Activity:
Return each entry word for word, without its pictures.

Information given:
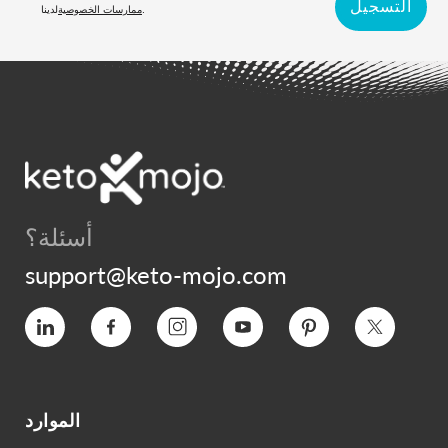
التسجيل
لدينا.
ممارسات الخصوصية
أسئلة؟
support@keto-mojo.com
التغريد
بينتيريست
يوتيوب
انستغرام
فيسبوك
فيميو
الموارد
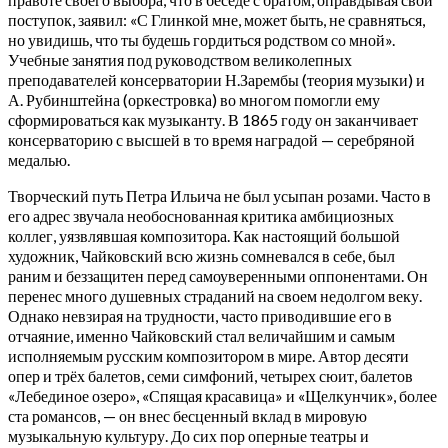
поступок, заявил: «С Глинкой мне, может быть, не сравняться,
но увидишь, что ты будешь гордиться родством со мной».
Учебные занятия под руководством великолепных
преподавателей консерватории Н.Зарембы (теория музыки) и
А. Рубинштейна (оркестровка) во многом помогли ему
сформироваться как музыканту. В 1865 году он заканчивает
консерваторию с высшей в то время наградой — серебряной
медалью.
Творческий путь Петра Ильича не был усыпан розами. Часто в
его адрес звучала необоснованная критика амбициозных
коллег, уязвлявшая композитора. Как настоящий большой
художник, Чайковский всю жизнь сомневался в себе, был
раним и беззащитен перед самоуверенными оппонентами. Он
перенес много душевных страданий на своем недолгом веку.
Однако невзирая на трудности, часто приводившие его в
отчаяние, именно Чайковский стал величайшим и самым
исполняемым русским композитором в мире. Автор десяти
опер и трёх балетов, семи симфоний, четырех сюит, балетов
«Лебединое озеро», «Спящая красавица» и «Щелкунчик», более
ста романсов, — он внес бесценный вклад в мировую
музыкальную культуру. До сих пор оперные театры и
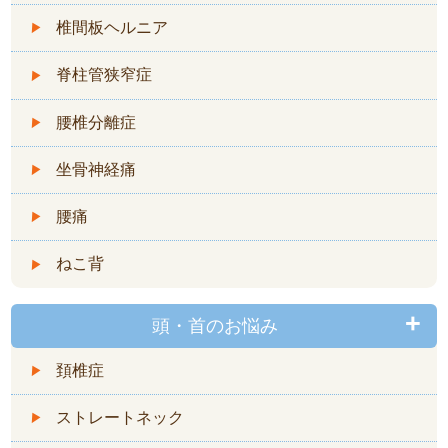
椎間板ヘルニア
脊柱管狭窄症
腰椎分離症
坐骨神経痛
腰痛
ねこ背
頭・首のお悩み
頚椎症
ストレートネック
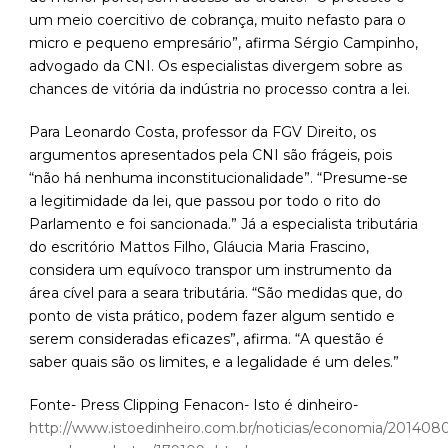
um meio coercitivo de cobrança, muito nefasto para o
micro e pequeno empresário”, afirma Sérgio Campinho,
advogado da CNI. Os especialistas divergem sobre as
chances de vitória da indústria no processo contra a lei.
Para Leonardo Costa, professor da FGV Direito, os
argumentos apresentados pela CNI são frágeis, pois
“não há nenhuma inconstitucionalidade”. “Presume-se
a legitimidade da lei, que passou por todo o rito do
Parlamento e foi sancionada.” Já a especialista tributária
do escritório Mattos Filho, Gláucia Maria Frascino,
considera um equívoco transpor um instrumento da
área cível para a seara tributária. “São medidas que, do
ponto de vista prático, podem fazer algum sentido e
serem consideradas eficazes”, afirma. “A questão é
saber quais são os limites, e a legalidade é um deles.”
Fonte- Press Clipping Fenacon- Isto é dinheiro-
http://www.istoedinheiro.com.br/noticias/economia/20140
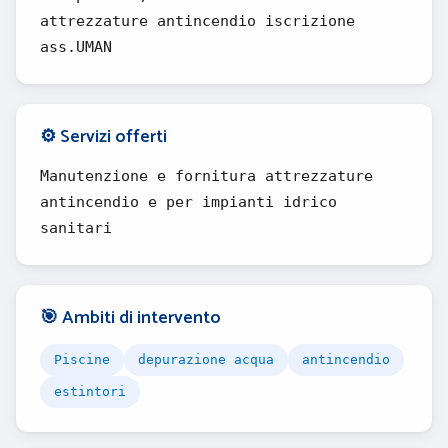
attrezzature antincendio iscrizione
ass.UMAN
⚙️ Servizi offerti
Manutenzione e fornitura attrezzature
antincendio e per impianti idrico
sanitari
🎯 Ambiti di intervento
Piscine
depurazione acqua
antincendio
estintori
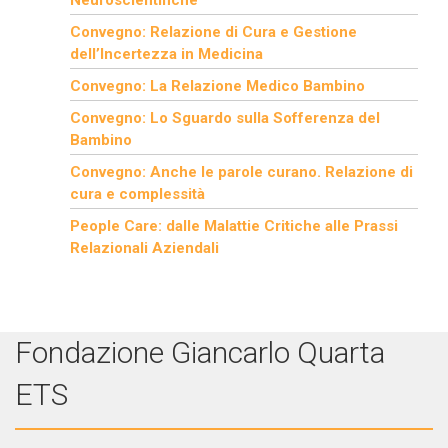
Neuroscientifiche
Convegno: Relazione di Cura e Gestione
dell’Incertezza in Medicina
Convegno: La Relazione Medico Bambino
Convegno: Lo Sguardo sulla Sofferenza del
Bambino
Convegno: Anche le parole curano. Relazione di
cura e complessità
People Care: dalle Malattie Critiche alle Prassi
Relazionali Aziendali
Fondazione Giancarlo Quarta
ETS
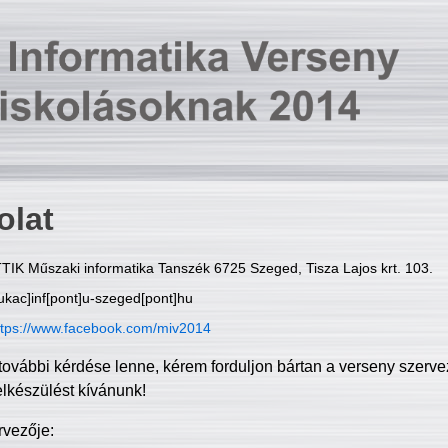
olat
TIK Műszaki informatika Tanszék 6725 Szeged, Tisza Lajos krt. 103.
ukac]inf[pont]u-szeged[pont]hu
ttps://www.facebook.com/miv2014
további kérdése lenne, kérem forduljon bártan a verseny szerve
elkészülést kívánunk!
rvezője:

Response area:
التسجيل
لدينا.
ممارسات الخصوصية
أسئلة؟
support@keto-mojo.com
التغريد
بينتيريست
يوتيوب
انستغرام
فيسبوك
فيميو
الموارد
поступок, заявил: «С Глинкой мне, может быть, не сравняться,
но увидишь, что ты будешь гордиться родством со мной».
Учебные занятия под руководством великолепных
преподавателей консерватории Н.Зарембы (теория музыки) и
А. Рубинштейна (оркестровка) во многом помогли ему
сформироваться как музыканту. В 1865 году он заканчивает
консерваторию с высшей в то время наградой — серебряной
медалью.
Творческий путь Петра Ильича не был усыпан розами. Часто в
его адрес звучала необоснованная критика амбициозных
коллег, уязвлявшая композитора. Как настоящий большой
художник, Чайковский всю жизнь сомневался в себе, был
раним и беззащитен перед самоуверенными оппонентами. Он
перенес много душевных страданий на своем недолгом веку.
Однако невзирая на трудности, часто приводившие его в
отчаяние, именно Чайковский стал величайшим и самым
исполняемым русским композитором в мире. Автор десяти
опер и трёх балетов, семи симфоний, четырех сюит, балетов
«Лебединое озеро», «Спящая красавица» и «Щелкунчик», более
ста романсов, — он внес бесценный вклад в мировую
музыкальную культуру. До сих пор оперные театры и
椎間板ヘルニア
脊柱管狭窄症
腰椎分離症
坐骨神経痛
腰痛
ねこ背
頭・首のお悩み
頚椎症
ストレートネック
um meio coercitivo de cobrança, muito nefasto para o
micro e pequeno empresário”, afirma Sérgio Campinho,
advogado da CNI. Os especialistas divergem sobre as
chances de vitória da indústria no processo contra a lei.
Para Leonardo Costa, professor da FGV Direito, os
argumentos apresentados pela CNI são frágeis, pois
“não há nenhuma inconstitucionalidade”. “Presume-se
a legitimidade da lei, que passou por todo o rito do
Parlamento e foi sancionada.” Já a especialista tributária
do escritório Mattos Filho, Gláucia Maria Frascino,
considera um equívoco transpor um instrumento da
área cível para a seara tributária. “São medidas que, do
ponto de vista prático, podem fazer algum sentido e
serem consideradas eficazes”, afirma. “A questão é
saber quais são os limites, e a legalidade é um deles.”
Fonte- Press Clipping Fenacon- Isto é dinheiro-
http://www.istoedinheiro.com.br/noticias/economia/20140
attrezzature antincendio iscrizione
ass.UMAN
⚙️ Servizi offerti
Manutenzione e fornitura attrezzature
antincendio e per impianti idrico
sanitari
🎯 Ambiti di intervento
Piscine
depurazione acqua
antincendio
estintori
Neuroscientifiche
Convegno: Relazione di Cura e Gestione
dell’Incertezza in Medicina
Convegno: La Relazione Medico Bambino
Convegno: Lo Sguardo sulla Sofferenza del
Bambino
Convegno: Anche le parole curano. Relazione di
cura e complessità
People Care: dalle Malattie Critiche alle Prassi
Relazionali Aziendali
Fondazione Giancarlo Quarta
ETS
olat
TIK Műszaki informatika Tanszék 6725 Szeged, Tisza Lajos krt. 103.
ukac]inf[pont]u-szeged[pont]hu
ttps://www.facebook.com/miv2014
további kérdése lenne, kérem forduljon bártan a verseny szerve
elkészülést kívánunk!
rvezője:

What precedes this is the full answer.